8.3.4. Final Experimental Design

import pandas as pd 
from myst_nb import glue

design_file = 'data/design.csv'
design = pd.read_csv(design_file, sep=',' ,index_col=0,
                     usecols=['Sample ID','Experiment','Tissue (UBERON)'])

tissue_groups_df = pd.read_csv('data/tissues_groups.csv', index_col=0)

design['Group name'] = design['Tissue (UBERON)'].map(tissue_groups_df['Group name'])

tissue_groups = list(design['Group name'].dropna().unique())
mod = pd.DataFrame(index = design.index)
for tissue_group in tissue_groups:
    # Note: zeros correspond to a normal fold change of 1 (as mod contains logfold changes)
    mod[tissue_group] = (design['Group name']==tissue_group).astype('int')

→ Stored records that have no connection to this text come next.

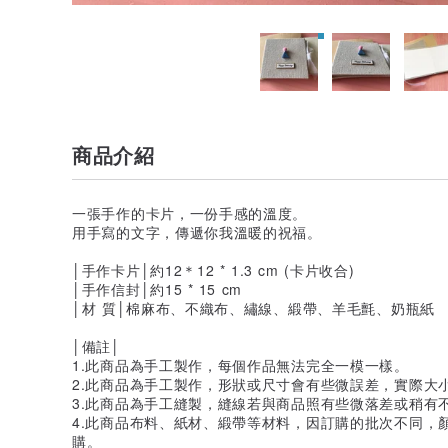
商品介紹
一張手作的卡片，一份手感的溫度。
用手寫的文字，傳遞你我溫暖的祝福。
│手作卡片│約12＊12 * 1.3 cm (卡片收合)
│手作信封│約15 * 15 cm
│材 質│棉麻布、不織布、繡線、緞帶、羊毛氈、奶瓶紙
│備註│
1.此商品為手工製作，每個作品無法完全一模一樣。
2.此商品為手工製作，形狀或尺寸會有些微誤差，實際大
3.此商品為手工縫製，縫線若與商品照有些微落差或稍有
4.此商品布料、紙材、緞帶等材料，因訂購的批次不同，
購。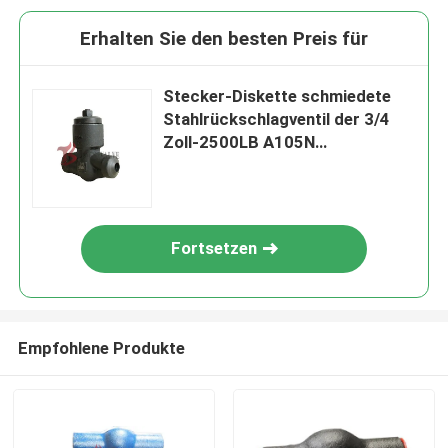
Erhalten Sie den besten Preis für
Stecker-Diskette schmiedete
Stahlrückschlagventil der 3/4
Zoll-2500LB A105N
Schweißungs-Ende Dichtschott-
Abdeckungs-PSB
Fortsetzen
Empfohlene Produkte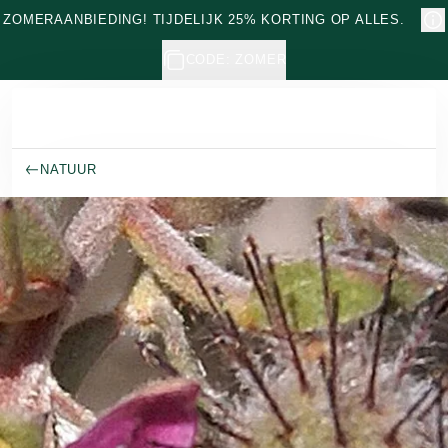
Naar hoofdinhoud gaan
ZOMERAANBIEDING! TIJDELIJK 25% KORTING OP ALLES.
CODE: ZOMER
NATUUR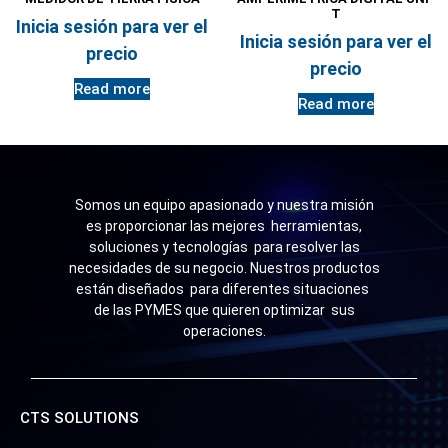
T
Inicia sesión para ver el
Inicia sesión para ver el
precio
precio
Read more
Read more
Somos un equipo apasionado y nuestra misión
es proporcionar las mejores herramientas,
soluciones y tecnologías para resolver las
necesidades de su negocio. Nuestros productos
están diseñados para diferentes situaciones
de las PYMES que quieren optimizar sus
operaciones.
CTS SOLUTIONS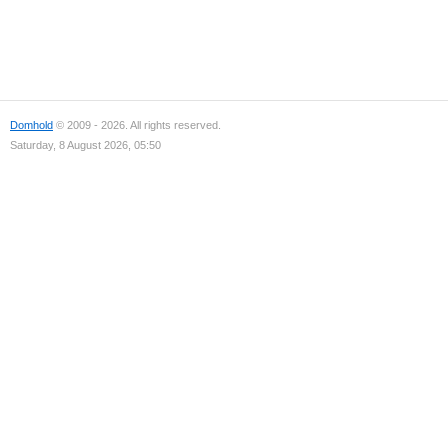
Domhold
© 2009 - 2026. All rights reserved.
Saturday, 8 August 2026, 05:50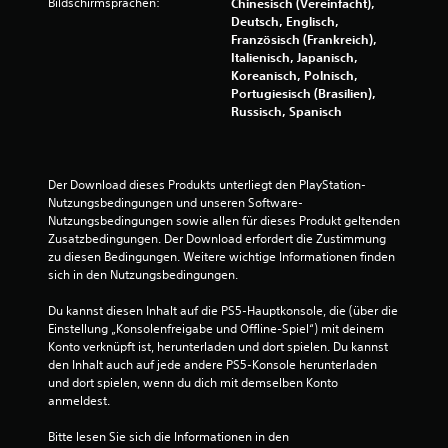
Bildschirmsprachen:
Chinesisch (Vereinfacht),
Deutsch, Englisch,
Französisch (Frankreich),
Italienisch, Japanisch,
Koreanisch, Polnisch,
Portugiesisch (Brasilien),
Russisch, Spanisch
Der Download dieses Produkts unterliegt den PlayStation-
Nutzungsbedingungen und unseren Software-
Nutzungsbedingungen sowie allen für dieses Produkt geltenden 
Zusatzbedingungen. Der Download erfordert die Zustimmung 
zu diesen Bedingungen. Weitere wichtige Informationen finden 
sich in den Nutzungsbedingungen.
Du kannst diesen Inhalt auf die PS5-Hauptkonsole, die (über die 
Einstellung „Konsolenfreigabe und Offline-Spiel“) mit deinem 
Konto verknüpft ist, herunterladen und dort spielen. Du kannst 
den Inhalt auch auf jede andere PS5-Konsole herunterladen 
und dort spielen, wenn du dich mit demselben Konto 
anmeldest.
Bitte lesen Sie sich die Informationen in den 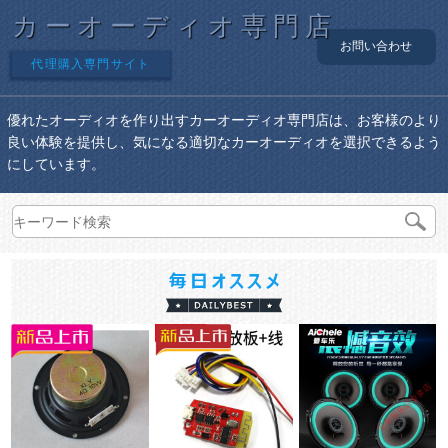
カーオーディオ専門店
お問い合わせ
代理購入専門サイト
優れたオーディオを作り出すカーオーディオ専門店は、お客様のより
良い体験を提供し、気になる適切なカーオーディオを選択できるよう
にしています。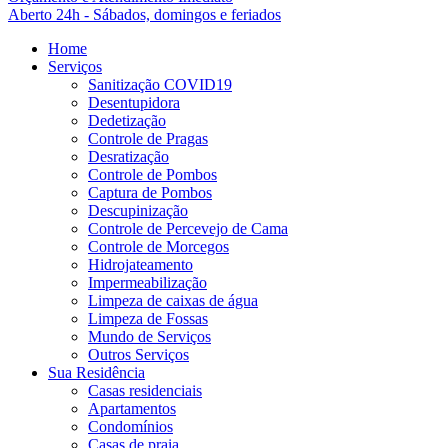
Aberto 24h - Sábados, domingos e feriados
Home
Serviços
Sanitização COVID19
Desentupidora
Dedetização
Controle de Pragas
Desratização
Controle de Pombos
Captura de Pombos
Descupinização
Controle de Percevejo de Cama
Controle de Morcegos
Hidrojateamento
Impermeabilização
Limpeza de caixas de água
Limpeza de Fossas
Mundo de Serviços
Outros Serviços
Sua Residência
Casas residenciais
Apartamentos
Condomínios
Casas de praia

overall_design = mod.copy()
overall_design['Experiment'] = design['Experiment']
overall_design = overall_design.groupby('Experiment').sum()
overall_design['Samples per experiment'] = overall_design.sum(axis=1)
overall_design.loc['Total'] = overall_design.sum(axis=0)

percentage = overall_design.sum(axis=0)/float(overall_design.loc['Total', 'Samples per experiment'])
tissue_groups_to_discard = percentage.index[percentage<0.01]
overall_design.drop(columns=tissue_groups_to_discard, inplace=True)
mod.drop(columns=tissue_groups_to_discard, inplace=True)
tissue_groups.remove(tissue_groups_to_discard)

glue('design-balance', overall_design)
glue('mod-head', mod.head())

mod.to_csv('data/simulated/group_mod.csv')
brain central nervous system connective tissue respiratory system cardiovascular system digestive system skin of body reproductive system renal system muscle tissue Samples per experiment
Experiment
FANTOM5 75 30 28 28 203 50 5 37 37 0 528
GTEx 1879 253 757 721 3328 2483 1302 1246 94 1493 13556
HDBR 356 222 0 0 0 0 0 0 0 0 578
HPA 0 3 7 8 9 56 6 42 10 9 158
Total 2310 508 792 757 3540 2589 1313 1325 141 1502 14820

Fig. 8.4 A table showing the number of samples in each category, by tissue group and experiment. Note that the design is not balanced: there are some categories that do not overlap at all.

Fig. 8.4 shows the experimental design of the combined data set. Since it is not balanced, it is not likely to be suitable for batch-correction algorithms such as ComBat or ComBat-Seq.